Late payments remain a persistent issue globally nearly a decade past the 2008 crisis, but the long-term outlook is optimistic. A 3% improvement in the cash-to-cash cycle of UK companies has released £8.8bn previously tied up in working capital, according to Grant Thornton’s latest UK Working Capital Survey.

Individual businesses, not just the economy benefit by optimizing working capital strategy, the research says. Better working capital performance positively impacts a bottom line; the 10 percent of companies who improved working capital three years in a row have five times better EBITA performance than the rest of the sample in terms of profitability. The survey result noted that 2016 was the first time in five years that UK corporate cash balances decreased overall.
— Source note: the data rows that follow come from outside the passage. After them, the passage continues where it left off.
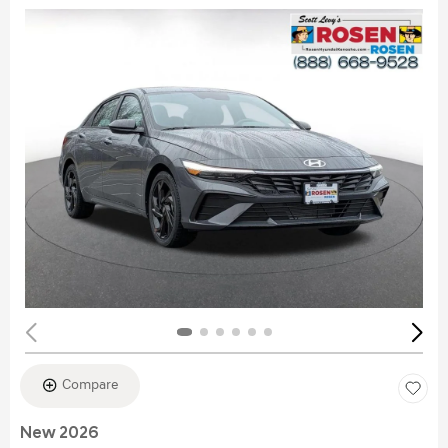
Compare
New 2026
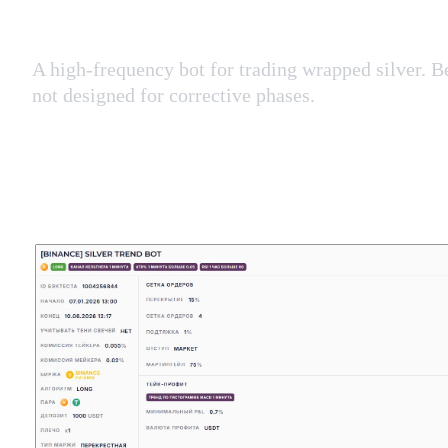
A high-frequency bot for trading wrapped silver. B
not designed for corrective phases.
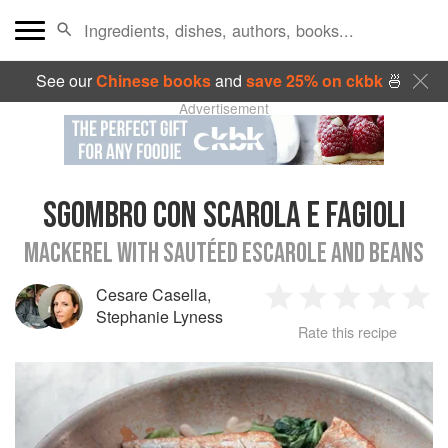
See our
Chinese books
and
save 25% on ckbk
🍜
Advertisement
SGOMBRO CON SCAROLA E FAGIOLI
MACKEREL WITH SAUTÉED ESCAROLE AND BEANS
Cesare Casella
,
1
2
3
4
5
Stephanie Lyness
Rate this recipe
Star
Stars
Stars
Stars
Sta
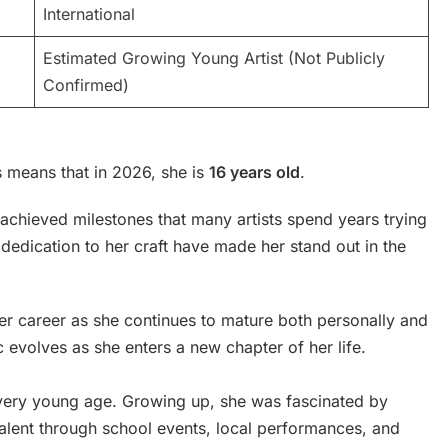
International
Estimated Growing Young Artist (Not Publicly
Confirmed)
 means that in 2026, she is
16 years old
.
achieved milestones that many artists spend years trying
dedication to her craft have made her stand out in the
her career as she continues to mature both personally and
c evolves as she enters a new chapter of her life.
 very young age. Growing up, she was fascinated by
alent through school events, local performances, and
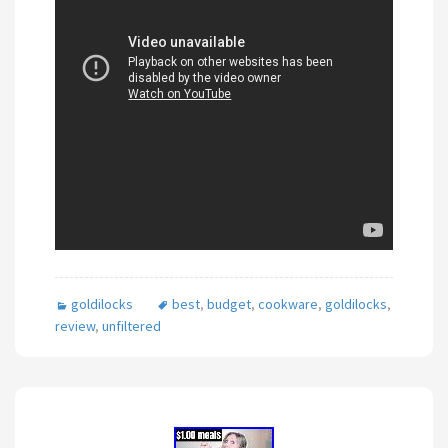
goldilocks
best
,
budget
,
cookware
,
goldilocks
,
review
,
unfiltered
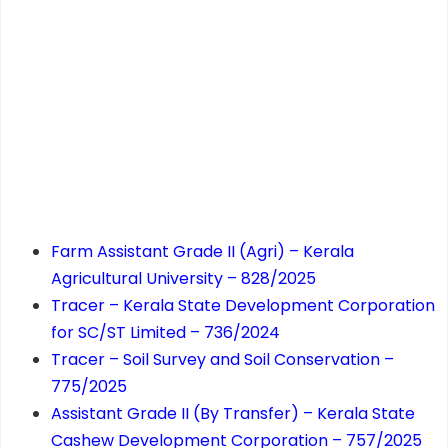
Farm Assistant Grade II (Agri) – Kerala
Agricultural University – 828/2025
Tracer – Kerala State Development Corporation
for SC/ST Limited – 736/2024
Tracer – Soil Survey and Soil Conservation –
775/2025
Assistant Grade II (By Transfer) – Kerala State
Cashew Development Corporation – 757/2025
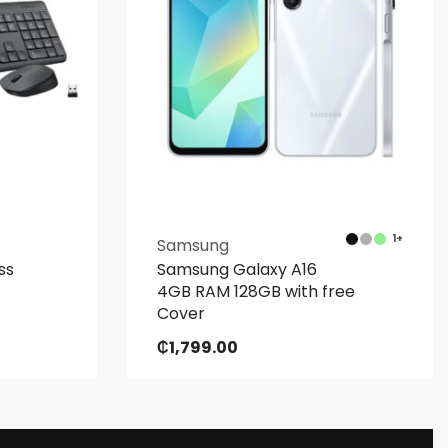
1+
Samsung
ss
Samsung Galaxy A16
4GB RAM 128GB with free
Cover
₵
1,799.00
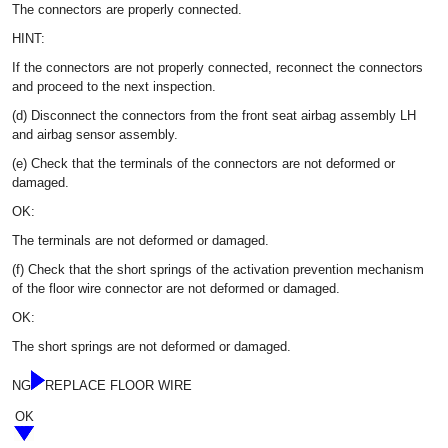
The connectors are properly connected.
HINT:
If the connectors are not properly connected, reconnect the connectors
and proceed to the next inspection.
(d) Disconnect the connectors from the front seat airbag assembly LH
and airbag sensor assembly.
(e) Check that the terminals of the connectors are not deformed or
damaged.
OK:
The terminals are not deformed or damaged.
(f) Check that the short springs of the activation prevention mechanism
of the floor wire connector are not deformed or damaged.
OK:
The short springs are not deformed or damaged.
NG
REPLACE FLOOR WIRE
OK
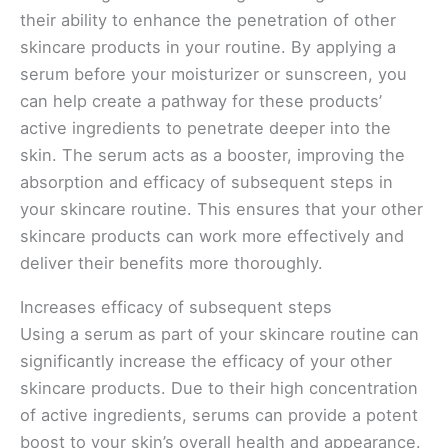
their ability to enhance the penetration of other
skincare products in your routine. By applying a
serum before your moisturizer or sunscreen, you
can help create a pathway for these products’
active ingredients to penetrate deeper into the
skin. The serum acts as a booster, improving the
absorption and efficacy of subsequent steps in
your skincare routine. This ensures that your other
skincare products can work more effectively and
deliver their benefits more thoroughly.
Increases efficacy of subsequent steps
Using a serum as part of your skincare routine can
significantly increase the efficacy of your other
skincare products. Due to their high concentration
of active ingredients, serums can provide a potent
boost to your skin’s overall health and appearance.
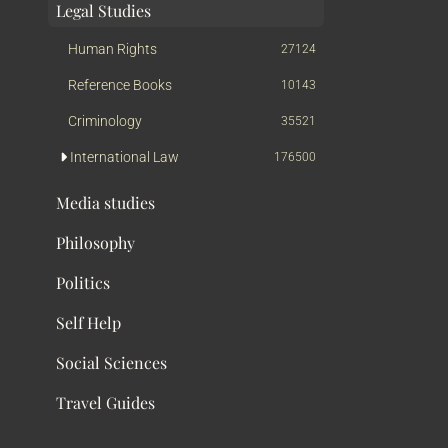
Legal Studies
Human Rights
27124
Reference Books
10143
Criminology
35521
International Law
176500
Media studies
Philosophy
Politics
Self Help
Social Sciences
Travel Guides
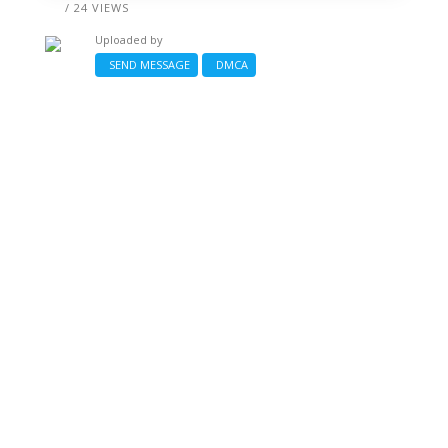
/ 24 VIEWS
Uploaded by
SEND MESSAGE
DMCA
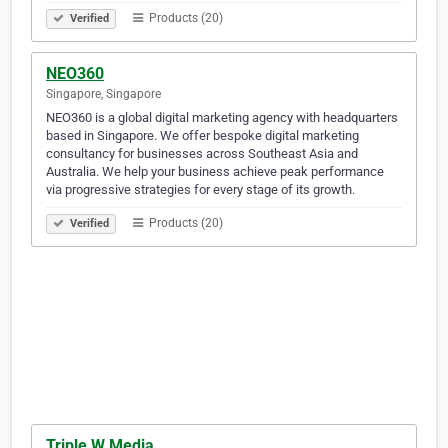
Products (20)
Verified
NEO360
Singapore, Singapore
NEO360 is a global digital marketing agency with headquarters
based in Singapore. We offer bespoke digital marketing
consultancy for businesses across Southeast Asia and
Australia. We help your business achieve peak performance
via progressive strategies for every stage of its growth.
Products (20)
Verified
Triple W Media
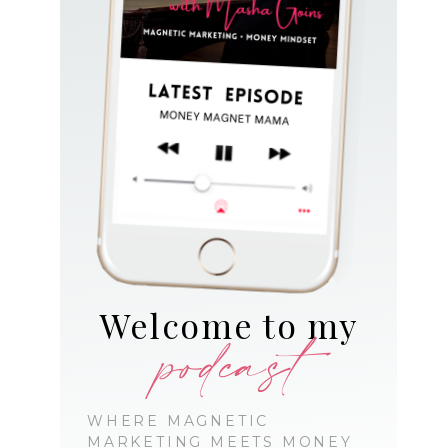
Welcome to my
podcast
WHERE MAGNETIC
MARKETING MEETS MONEY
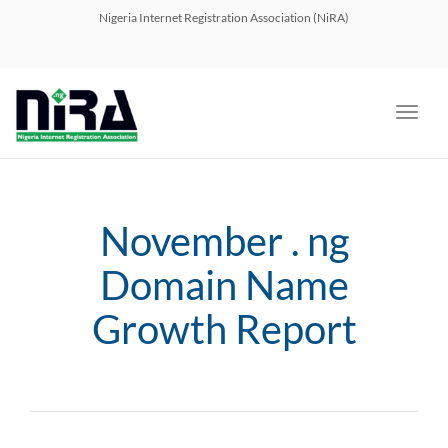
navig
Nigeria Internet Registration Association (NiRA)
Toggl
navig
November . ng
Domain Name
Growth Report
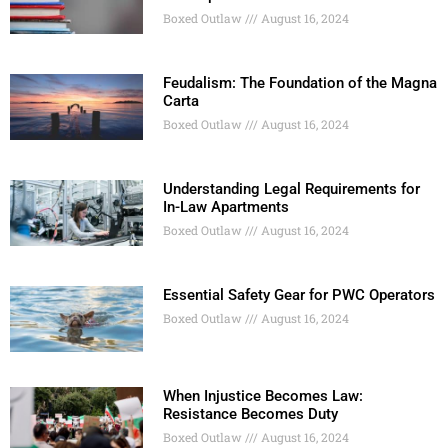
Boxed Outlaw
August 16, 2024
Feudalism: The Foundation of the Magna
Carta
Boxed Outlaw
August 16, 2024
Understanding Legal Requirements for
In-Law Apartments
Boxed Outlaw
August 16, 2024
Essential Safety Gear for PWC Operators
Boxed Outlaw
August 16, 2024
When Injustice Becomes Law:
Resistance Becomes Duty
Boxed Outlaw
August 16, 2024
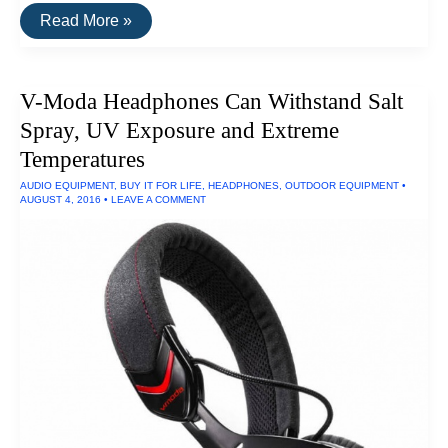
The
Read More »
Best
Water
Filters
V-Moda Headphones Can Withstand Salt
Spray, UV Exposure and Extreme
Temperatures
AUDIO EQUIPMENT
,
BUY IT FOR LIFE
,
HEADPHONES
,
OUTDOOR EQUIPMENT
•
AUGUST 4, 2016
•
LEAVE A COMMENT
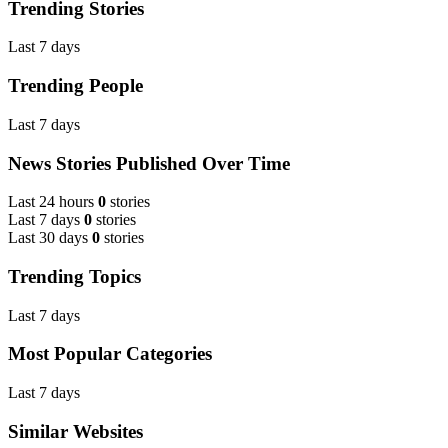
Trending Stories
Last 7 days
Trending People
Last 7 days
News Stories Published Over Time
Last 24 hours
0
stories
Last 7 days
0
stories
Last 30 days
0
stories
Trending Topics
Last 7 days
Most Popular Categories
Last 7 days
Similar Websites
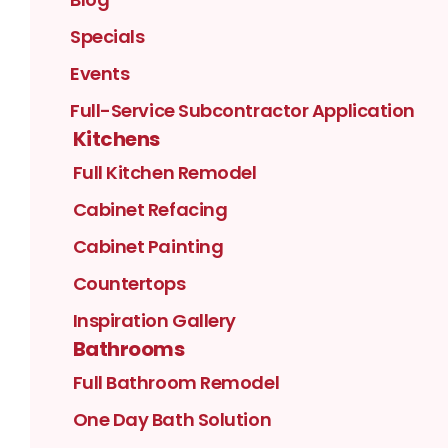
Specials
Events
Full-Service Subcontractor Application
Kitchens
Full Kitchen Remodel
Cabinet Refacing
Cabinet Painting
Countertops
Inspiration Gallery
Bathrooms
Full Bathroom Remodel
One Day Bath Solution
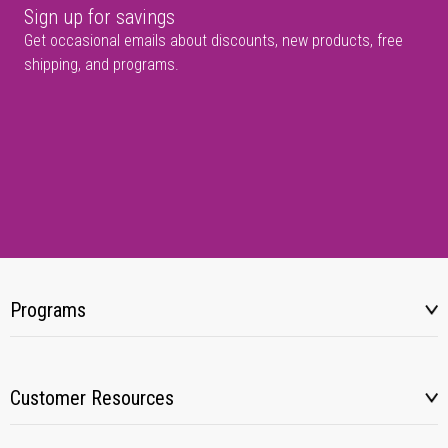
Sign up for savings
Get occasional emails about discounts, new products, free
shipping, and programs.
Programs
Customer Resources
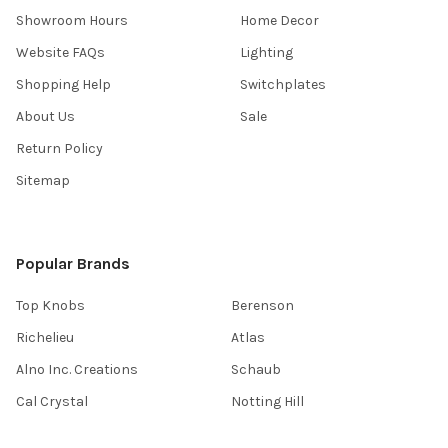
Showroom Hours
Home Decor
Website FAQs
Lighting
Shopping Help
Switchplates
About Us
Sale
Return Policy
Sitemap
Popular Brands
Top Knobs
Berenson
Richelieu
Atlas
Alno Inc. Creations
Schaub
Cal Crystal
Notting Hill
AmerTac
View All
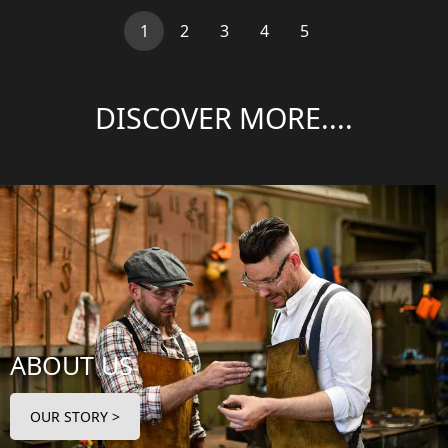
(current)
1
2
3
4
5
DISCOVER MORE....
ABOUT US
OUR STORY >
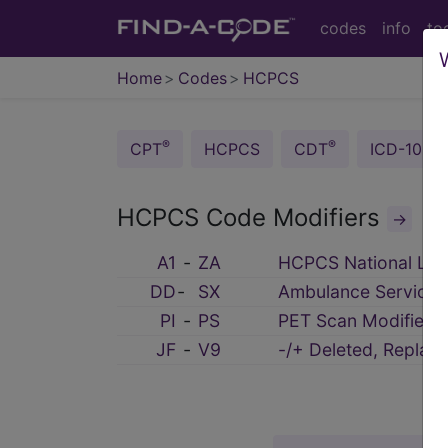
codes
info
to
Home
Codes
HCPCS
®
®
CPT
HCPCS
CDT
ICD-10-C
HCPCS Code Modifiers
→
A1
‑
ZA
HCPCS National Leve
DD
‑
SX
Ambulance Service 
PI
‑
PS
PET Scan Modifiers
JF
‑
V9
-/+ Deleted, Repla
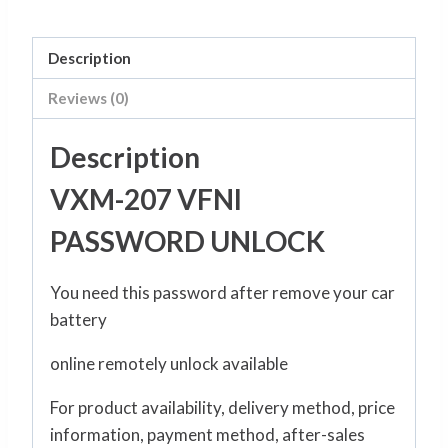
Description
Reviews (0)
Description
VXM-207 VFNI
PASSWORD UNLOCK
You need this password after remove your car
battery
online remotely unlock available
For product availability, delivery method, price
information, payment method, after-sales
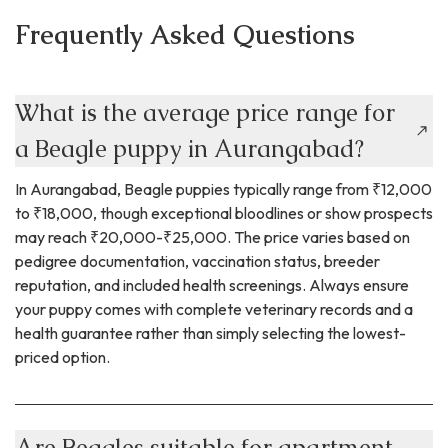
Frequently Asked Questions
What is the average price range for
a Beagle puppy in Aurangabad?
In Aurangabad, Beagle puppies typically range from ₹12,000
to ₹18,000, though exceptional bloodlines or show prospects
may reach ₹20,000-₹25,000. The price varies based on
pedigree documentation, vaccination status, breeder
reputation, and included health screenings. Always ensure
your puppy comes with complete veterinary records and a
health guarantee rather than simply selecting the lowest-
priced option.
Are Beagles suitable for apartment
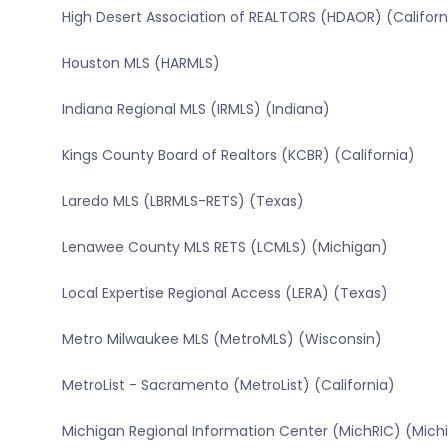
High Desert Association of REALTORS (HDAOR) (Californ
Houston MLS (HARMLS)
Indiana Regional MLS (IRMLS) (Indiana)
Kings County Board of Realtors (KCBR) (California)
Laredo MLS (LBRMLS-RETS) (Texas)
Lenawee County MLS RETS (LCMLS) (Michigan)
Local Expertise Regional Access (LERA) (Texas)
Metro Milwaukee MLS (MetroMLS) (Wisconsin)
MetroList - Sacramento (MetroList) (California)
Michigan Regional Information Center (MichRIC) (Mich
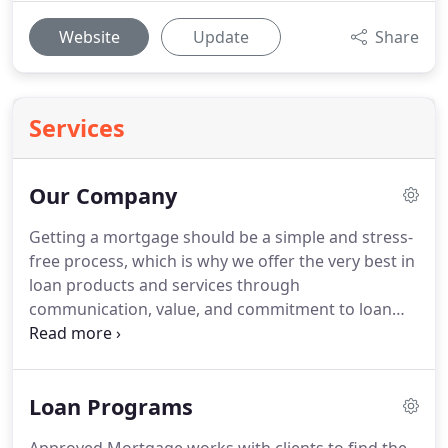
Website
Update
Share
Services
Our Company
Getting a mortgage should be a simple and stress-
free process, which is why we offer the very best in
loan products and services through
communication, value, and commitment to loan
approval.
As the largest and oldest locally-owned
mortgage banker in Central Indiana, we look
forward to assisting you with your mortgage loan
Loan Programs
needs by delivering the right product you need
with the service you deserve.
We work with over 20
Mark O’Sullivan, Partner, Head of Finance and Working Capital Advisory at Grant Thornton said “Since the financial crisis, UK companies have placed an increased focus on the health of the balance sheet. We see companies of all shapes and sizes evaluating and honing their processes to drive out cash tied-up in working capital.”

“From a strategic perspective, it allows businesses to drive more efficient profitability. This directly correlates to the market capitalisation of the businesses and is, therefore, a critical measure for shareholders.”

“Working capital is more than just a financial topic. “t is an operational topic and once you start improving processes across the operation it indirectly improves efficiency throughout the business and thus reduces costs.”

Freed up working capital is also helping businesses fund their investments. This was especially critical in 2016 as the Grant Thornton survey found that UK companies were investing more than in the past.

O’Sullivan continues “Last year was the first year in the past half-decade that corporate cash balances decreased – this is despite the extra cash unlocked in working capital. Working capital is clearly the cheapest way to fund this investment and is a reason many organisations are focusing on this space.”